World Tariff Profiles 2016 explores changes impacting international trade
Joint publication from ITC, UNCTAD and the WTO provides latest trends in trade measures and introduces a newly revised Harmonized System for classifying goods
World Tariff Profiles 2016 provides a unique collection of data on tariffs imposed by WTO members and other economies. It is jointly published by the International Trade Centre (ITC), the World Trade Organization (WTO), and the UN Conference on Trade and Development (UNCTAD).
The report provides information on tariffs and non-tariff measures imposed by more than 170 economies. This year’s edition highlights two developments that will have a significant impact on the international trade community: the application of corrective trade measures and the newly revised Harmonized System (HS).
Application of corrective trade measures
The application of corrective trade measures concerns antidumping duties, countervailing duties and safeguards. These measures often make news headlines when their impact on a product’s final price exceeds Most Favoured-Nation tariff rates.

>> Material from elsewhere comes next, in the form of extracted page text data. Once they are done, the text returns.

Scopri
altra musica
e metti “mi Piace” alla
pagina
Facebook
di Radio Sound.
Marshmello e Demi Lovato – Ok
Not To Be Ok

These ‘temporary’ duties are frequently extended for many years and can form a long-term prohibitive trade barrier, influencing trade flows.

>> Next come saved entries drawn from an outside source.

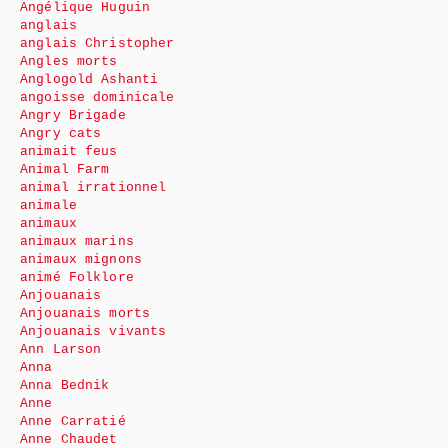
Angélique Huguin
anglais
anglais Christopher
Angles morts
Anglogold Ashanti
angoisse dominicale
Angry Brigade
Angry cats
animait feus
Animal Farm
animal irrationnel
animale
animaux
animaux marins
animaux mignons
animé Folklore
Anjouanais
Anjouanais morts
Anjouanais vivants
Ann Larson
Anna
Anna Bednik
Anne
Anne Carratié
Anne Chaudet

Some countries may use trade remedies as a form of retaliation in trade disputes, as we have seen in the recent application of antidumping duties on Chinese steel .At the same time, more and more trade agreements are including safeguard clauses to lessen the effects of trade diversion in sensitive industries. Given these applications, momentum is rising among African developing countries to build the legal expertise needed to deploy (or protect themselves from) these trade policy tools. ITC, in particular, provides support and data on these corrective duties through its Market Access Map.
Revised Harmonized System
Another important aspect in this year’s report is the recently revised Harmonized System (HS) classification for goods that will enter into force on 1 January 2017. HS is an international product classification introduced by the World Customs Organization and officially adopted by most WTO Members in 1988. Since its inception, the HS classification has been revised five times (you can visit ITC's product conversion table on Market Access Map, to learn how HS codes changed across different revisions).

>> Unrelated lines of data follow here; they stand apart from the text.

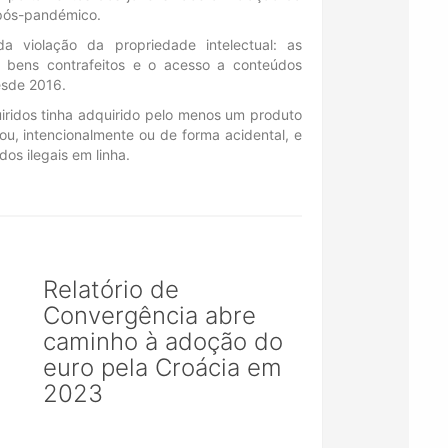
 pós-pandémico.
da violação da propriedade intelectual: as
 bens contrafeitos e o acesso a conteúdos
esde 2016.
iridos tinha adquirido pelo menos um produto
ou, intencionalmente ou de forma acidental, e
os ilegais em linha.
Relatório de
Convergência abre
caminho à adoção do
euro pela Croácia em
2023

Since its introduction, the HS has allowed trade operators in different countries to conform to a common way of referring to products, facilitating the work of customs offices and boosting worldwide trade. The 2017 version of the HS classification highlights the need for an increasingly precise terminology to define tradable products. The amendments are deemed to affect the designated product codes and descriptions of almost 15% of world imports.
The main drivers behind the changes can be categorized as: changes due to food security reasons; changes due to environmental and social concerns; and changes in manufacturing processes and technological advances.